NEW YORK (AP) - A federal appeals court should outlaw the National Security Agency’s collection of millions of Americans’ telephone records, concentrating searches instead on terror suspects, civil liberties lawyers said in papers filed seeking a reversal of a lower-court judge who ruled the program was legal and necessary to fight terrorism.
Lawyers for the American Civil Liberties Union and the New York Civil Liberties Union submitted papers to the 2nd U.S. Circuit Court of Appeals in Manhattan late Thursday, saying it is wrong that the NSA for more than a decade has kept a record of all phone calls made or received on major U.S. telephone networks.
“Courts have insisted that the government’s intrusions on privacy be precise and discriminate,” the lawyers said in their appeal. “The phone-records program is anything but. To pursue its limited goal of tracking the associations of a discrete number of suspected terrorists, the government has employed the most indiscriminate means possible - collecting everyone’s records.”
They said the First and Fourth Amendments were violated by a program that initiated widespread collection of phone records of Americans after the Sept. 11, 2001, terrorist attacks, risking the discovery of telephonic associations Americans have in their family, political, professional, religious and intimate relationships.
The lawyers asked the appeals court to reverse a December ruling by U.S. District Judge William H. Pauley III finding that the phone surveillance program was legal and a necessary tool for the government to stop terrorism.
“This blunt tool only works because it collects everything,” Pauley said. “The collection is broad, but the scope of counterterrorism investigations is unprecedented.”
The government declined to comment Friday.
U.S. District Judge Richard Leon in Washington, D.C., had previously ruled that the program likely violates the U.S. Constitution’s ban on unreasonable search. The judge has since stayed the effect of his ruling, pending a government appeal.
The issue may ultimately be decided by the Supreme Court.
“Phone records reveal personal details and relationships that most people customarily and justifiably regard as private,” the civil liberties lawyers wrote. “The government’s dragnet collection of this information invades a reasonable expectation of privacy and constitutes a search.”
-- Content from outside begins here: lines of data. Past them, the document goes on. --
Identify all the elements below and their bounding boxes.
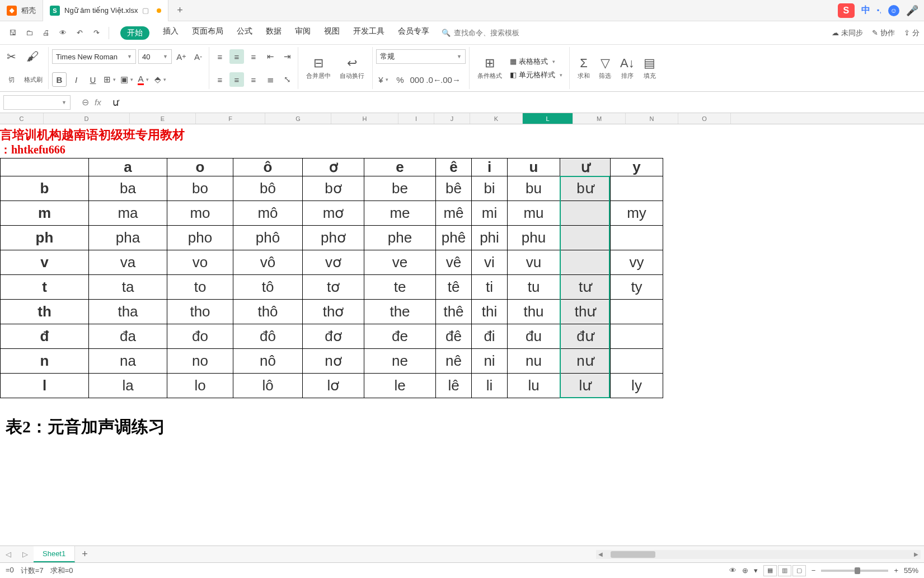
table-row-header[interactable]: đ [1,324,89,349]
table-cell[interactable]: mô [233,201,303,226]
menu-tab-view[interactable]: 视图 [324,26,340,40]
table-header-cell[interactable]: y [611,159,663,176]
table-cell[interactable] [611,300,663,324]
table-cell[interactable]: lô [233,374,303,398]
table-cell[interactable]: tư [560,275,611,300]
increase-font-button[interactable]: A+ [174,49,189,64]
table-cell[interactable] [560,250,611,275]
table-cell[interactable]: ta [89,275,167,300]
column-header-N[interactable]: N [626,113,678,124]
sheet-nav-prev[interactable]: ◁ [0,550,17,558]
sheet-nav-next[interactable]: ▷ [17,550,34,558]
bold-button[interactable]: B [52,72,67,87]
collab-button[interactable]: ✎协作 [872,28,895,38]
table-cell[interactable]: đơ [303,324,364,349]
orientation-button[interactable]: ⤡ [280,72,294,87]
table-row-header[interactable]: th [1,300,89,324]
table-cell[interactable]: đe [364,324,436,349]
view-page-button[interactable]: ▥ [778,565,791,576]
fx-icon[interactable]: fx [95,97,101,107]
table-cell[interactable] [611,176,663,201]
ime-language[interactable]: 中 [861,4,870,16]
menu-tab-dev[interactable]: 开发工具 [353,26,384,40]
zoom-thumb[interactable] [855,567,860,574]
fill-color-button[interactable]: ▣▾ [119,72,134,87]
decrease-decimal-button[interactable]: .00→ [443,72,458,87]
align-center-button[interactable]: ≡ [229,72,244,87]
merge-center-button[interactable]: ⊟合并居中 [302,47,335,89]
table-cell[interactable]: te [364,275,436,300]
table-cell[interactable]: bo [167,176,233,201]
table-cell[interactable]: mo [167,201,233,226]
search-input[interactable] [454,29,543,37]
column-header-G[interactable]: G [265,113,331,124]
table-cell[interactable]: my [611,201,663,226]
table-cell[interactable]: pha [89,226,167,250]
table-cell[interactable]: phu [508,226,560,250]
table-cell[interactable]: lư [560,374,611,398]
table-header-cell[interactable]: a [89,159,167,176]
cell-style-button[interactable]: ◧单元格样式▾ [510,70,562,80]
comma-button[interactable]: 000 [410,72,424,87]
column-header-O[interactable]: O [678,113,731,124]
font-size-select[interactable]: 40▼ [138,49,172,64]
table-row-header[interactable]: ph [1,226,89,250]
table-header-cell[interactable]: u [508,159,560,176]
align-bottom-button[interactable]: ≡ [246,49,261,64]
underline-button[interactable]: U [86,72,100,87]
table-header-cell[interactable]: ư [560,159,611,176]
table-cell[interactable]: li [472,374,508,398]
table-cell[interactable]: mơ [303,201,364,226]
table-cell[interactable]: vơ [303,250,364,275]
redo-icon[interactable]: ↷ [88,25,104,41]
save-as-icon[interactable]: 🗀 [21,25,37,41]
increase-indent-button[interactable]: ⇥ [280,49,294,64]
table-cell[interactable]: ba [89,176,167,201]
table-cell[interactable]: bu [508,176,560,201]
table-cell[interactable]: thơ [303,300,364,324]
table-cell[interactable]: mi [472,201,508,226]
table-cell[interactable]: to [167,275,233,300]
table-row-header[interactable]: b [1,176,89,201]
table-format-button[interactable]: ▦表格格式▾ [510,57,562,67]
menu-tab-review[interactable]: 审阅 [295,26,311,40]
table-cell[interactable]: na [89,349,167,374]
add-sheet-button[interactable]: + [75,548,95,560]
table-cell[interactable]: ne [364,349,436,374]
tab-docer[interactable]: ◆ 稻壳 [0,0,43,21]
table-cell[interactable]: la [89,374,167,398]
data-table[interactable]: aoôơeêiuưybbabobôbơbebêbibubưmmamomômơme… [0,158,663,398]
phonetic-button[interactable]: ⬘▾ [153,72,167,87]
decrease-font-button[interactable]: A- [191,49,205,64]
table-cell[interactable]: phê [436,226,472,250]
table-cell[interactable]: le [364,374,436,398]
table-cell[interactable]: tho [167,300,233,324]
table-header-cell[interactable]: ê [436,159,472,176]
table-cell[interactable] [560,226,611,250]
scroll-thumb[interactable] [611,551,655,558]
table-cell[interactable]: ty [611,275,663,300]
ime-punct-icon[interactable]: •, [877,6,881,15]
column-header-I[interactable]: I [398,113,434,124]
column-header-K[interactable]: K [470,113,523,124]
horizontal-scrollbar[interactable]: ◀ ▶ [596,550,921,559]
table-row-header[interactable]: v [1,250,89,275]
table-cell[interactable] [611,349,663,374]
table-cell[interactable]: bi [472,176,508,201]
print-preview-icon[interactable]: 👁 [55,25,71,41]
table-cell[interactable]: phơ [303,226,364,250]
table-cell[interactable]: vy [611,250,663,275]
save-icon[interactable]: 🖫 [4,25,20,41]
table-cell[interactable]: vo [167,250,233,275]
table-cell[interactable]: đu [508,324,560,349]
table-cell[interactable]: tô [233,275,303,300]
table-cell[interactable]: tê [436,275,472,300]
column-header-J[interactable]: J [434,113,470,124]
table-cell[interactable] [611,226,663,250]
italic-button[interactable]: I [69,72,83,87]
formula-input[interactable]: ư [112,96,119,109]
percent-button[interactable]: % [393,72,407,87]
table-cell[interactable]: nu [508,349,560,374]
ime-face-icon[interactable]: ☺ [888,5,899,16]
table-header-cell[interactable]: ô [233,159,303,176]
They said the law cannot allow such mass collection of private information “on the theory that some small fraction of the records may become useful to a factually predicated investigation in the future.”
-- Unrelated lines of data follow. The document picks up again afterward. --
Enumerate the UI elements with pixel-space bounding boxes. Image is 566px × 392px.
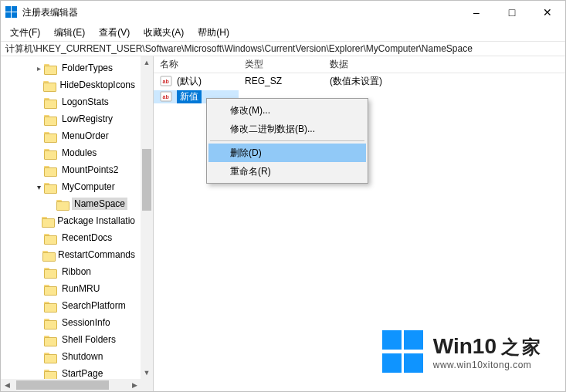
folder-icon (44, 181, 56, 192)
tree-item-label: RecentDocs (59, 231, 114, 244)
tree-item-label: Shutdown (59, 350, 105, 363)
tree-item-label: HideDesktopIcons (58, 79, 137, 91)
value-name: (默认) (177, 75, 202, 88)
menubar: 文件(F) 编辑(E) 查看(V) 收藏夹(A) 帮助(H) (1, 24, 565, 41)
menu-file[interactable]: 文件(F) (4, 25, 46, 41)
tree-item-label: Modules (59, 147, 99, 159)
tree-item-label: MyComputer (59, 181, 117, 193)
tree-item-label: LogonStats (59, 96, 111, 108)
folder-icon (42, 249, 53, 260)
tree-item[interactable]: Modules (1, 144, 141, 161)
context-menu: 修改(M)... 修改二进制数据(B)... 删除(D) 重命名(R) (206, 98, 368, 184)
tree-item-label: Shell Folders (59, 333, 118, 346)
value-type: REG_SZ (239, 76, 324, 86)
menu-edit[interactable]: 编辑(E) (48, 25, 91, 41)
tree-item-label: FolderTypes (59, 62, 115, 74)
svg-text:ab: ab (163, 79, 169, 84)
ctx-delete[interactable]: 删除(D) (208, 144, 366, 162)
tree-item-label: SessionInfo (59, 316, 113, 329)
scroll-down-icon[interactable]: ▼ (141, 367, 153, 379)
menu-favorites[interactable]: 收藏夹(A) (137, 25, 190, 41)
menu-view[interactable]: 查看(V) (93, 25, 136, 41)
tree-item[interactable]: MountPoints2 (1, 161, 141, 178)
tree-item[interactable]: Ribbon (1, 263, 141, 280)
watermark: Win10 之家 www.win10xitong.com (382, 330, 543, 373)
column-name[interactable]: 名称 (154, 58, 239, 71)
tree-item-label: MenuOrder (59, 130, 111, 142)
folder-icon (44, 368, 56, 379)
address-bar[interactable]: 计算机\HKEY_CURRENT_USER\Software\Microsoft… (1, 41, 565, 56)
tree-pane: FolderTypesHideDesktopIconsLogonStatsLow… (1, 56, 154, 391)
minimize-button[interactable]: – (459, 1, 494, 24)
folder-icon (44, 113, 56, 124)
tree-item-label: StartPage (59, 367, 105, 379)
column-type[interactable]: 类型 (239, 58, 324, 71)
folder-icon (56, 198, 69, 209)
tree-item[interactable]: Shell Folders (1, 331, 141, 348)
folder-icon (44, 351, 56, 362)
maximize-button[interactable]: □ (494, 1, 530, 24)
tree-item[interactable]: NameSpace (1, 195, 141, 212)
ctx-separator (210, 140, 364, 141)
table-row[interactable]: ab(默认)REG_SZ(数值未设置) (154, 73, 565, 89)
tree-item[interactable]: RestartCommands (1, 246, 141, 263)
registry-tree[interactable]: FolderTypesHideDesktopIconsLogonStatsLow… (1, 56, 141, 379)
folder-icon (44, 300, 56, 311)
scroll-left-icon[interactable]: ◀ (1, 379, 13, 391)
ctx-modify[interactable]: 修改(M)... (208, 101, 366, 120)
tree-item[interactable]: MyComputer (1, 178, 141, 195)
folder-icon (44, 96, 56, 107)
tree-item[interactable]: FolderTypes (1, 59, 141, 76)
titlebar: 注册表编辑器 – □ ✕ (1, 1, 565, 24)
close-button[interactable]: ✕ (530, 1, 565, 24)
watermark-brand: Win10 (433, 334, 497, 359)
tree-item-label: SearchPlatform (59, 299, 128, 312)
value-name: 新值 (177, 90, 202, 103)
windows-logo-icon (382, 330, 425, 373)
tree-item[interactable]: RecentDocs (1, 229, 141, 246)
string-value-icon: ab (160, 90, 172, 103)
scroll-up-icon[interactable]: ▲ (141, 56, 153, 69)
folder-icon (42, 215, 52, 226)
tree-item[interactable]: LowRegistry (1, 110, 141, 127)
window-title: 注册表编辑器 (22, 6, 459, 19)
tree-item-label: Ribbon (59, 265, 93, 278)
scroll-right-icon[interactable]: ▶ (128, 379, 141, 391)
tree-item-label: RunMRU (59, 282, 102, 295)
folder-icon (43, 79, 55, 90)
folder-icon (44, 164, 56, 175)
string-value-icon: ab (160, 75, 172, 87)
folder-icon (44, 266, 56, 277)
tree-horizontal-scrollbar[interactable]: ◀ ▶ (1, 379, 141, 391)
folder-icon (44, 147, 56, 158)
tree-item-label: RestartCommands (56, 248, 137, 261)
vscroll-thumb[interactable] (142, 149, 151, 211)
tree-item[interactable]: SessionInfo (1, 314, 141, 331)
tree-item-label: NameSpace (72, 198, 127, 210)
list-header: 名称 类型 数据 (154, 56, 565, 73)
hscroll-thumb[interactable] (16, 380, 109, 390)
column-data[interactable]: 数据 (324, 58, 565, 71)
tree-item[interactable]: Package Installatio (1, 212, 141, 229)
value-data: (数值未设置) (324, 75, 565, 88)
tree-item[interactable]: RunMRU (1, 280, 141, 297)
tree-item-label: MountPoints2 (59, 164, 120, 176)
window-controls: – □ ✕ (459, 1, 565, 24)
folder-icon (44, 283, 56, 294)
tree-item[interactable]: StartPage (1, 365, 141, 379)
expander-icon[interactable] (33, 183, 44, 191)
folder-icon (44, 232, 56, 243)
tree-item[interactable]: LogonStats (1, 93, 141, 110)
folder-icon (44, 130, 56, 141)
folder-icon (44, 334, 56, 345)
expander-icon[interactable] (33, 64, 44, 73)
ctx-modify-binary[interactable]: 修改二进制数据(B)... (208, 120, 366, 138)
ctx-rename[interactable]: 重命名(R) (208, 162, 366, 181)
tree-item[interactable]: MenuOrder (1, 127, 141, 144)
menu-help[interactable]: 帮助(H) (191, 25, 236, 41)
tree-item[interactable]: SearchPlatform (1, 297, 141, 314)
watermark-suffix: 之家 (501, 335, 543, 360)
tree-item[interactable]: HideDesktopIcons (1, 76, 141, 93)
tree-item[interactable]: Shutdown (1, 348, 141, 365)
tree-vertical-scrollbar[interactable]: ▲ ▼ (141, 56, 153, 379)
And they added: “If Congress had intended to invest the government with the sweeping authority claimed here, it surely would have said so more directly.”
The authors of the U.S. Constitution intended that a neutral judge should stand between the government and its citizens, dictating specific instances when information can be obtained, the civil liberties lawyers said.
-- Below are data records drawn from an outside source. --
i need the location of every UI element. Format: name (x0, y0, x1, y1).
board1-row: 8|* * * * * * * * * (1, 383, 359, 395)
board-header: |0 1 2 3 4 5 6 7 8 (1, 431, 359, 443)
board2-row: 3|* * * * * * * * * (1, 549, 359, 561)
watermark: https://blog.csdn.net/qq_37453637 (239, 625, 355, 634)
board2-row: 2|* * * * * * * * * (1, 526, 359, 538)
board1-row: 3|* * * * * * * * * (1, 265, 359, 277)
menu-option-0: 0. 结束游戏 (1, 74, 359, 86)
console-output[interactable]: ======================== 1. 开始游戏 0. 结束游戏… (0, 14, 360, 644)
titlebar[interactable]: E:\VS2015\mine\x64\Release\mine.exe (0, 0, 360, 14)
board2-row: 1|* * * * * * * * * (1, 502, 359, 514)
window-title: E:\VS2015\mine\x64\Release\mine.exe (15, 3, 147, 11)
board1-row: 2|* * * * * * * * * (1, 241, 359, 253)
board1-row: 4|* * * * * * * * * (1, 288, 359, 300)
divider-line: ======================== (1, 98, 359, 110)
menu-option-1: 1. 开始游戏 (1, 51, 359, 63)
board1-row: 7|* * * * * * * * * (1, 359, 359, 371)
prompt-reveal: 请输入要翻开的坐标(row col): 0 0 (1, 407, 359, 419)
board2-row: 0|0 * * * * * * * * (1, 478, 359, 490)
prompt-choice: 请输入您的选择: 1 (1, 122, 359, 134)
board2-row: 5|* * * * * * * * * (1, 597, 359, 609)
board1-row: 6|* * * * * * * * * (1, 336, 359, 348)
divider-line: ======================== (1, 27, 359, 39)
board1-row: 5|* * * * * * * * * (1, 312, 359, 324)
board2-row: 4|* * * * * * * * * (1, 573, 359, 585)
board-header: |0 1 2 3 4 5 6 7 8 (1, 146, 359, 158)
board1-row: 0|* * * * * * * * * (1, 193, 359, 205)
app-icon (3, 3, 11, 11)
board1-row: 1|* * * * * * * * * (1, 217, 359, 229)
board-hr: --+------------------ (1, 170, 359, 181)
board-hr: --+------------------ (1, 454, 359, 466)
“Holding that the Fourth Amendment allows the government to search first and find suspicion later turns that principle on its head,” they wrote. They said the searches were only appropriate in regards to specific terrorism suspects.
The ACLU sued last year after former NSA analyst Edward Snowden leaked details of the secret programs. Pauley concluded the program was a necessary extension of security steps taken after the Sept. 11 attacks.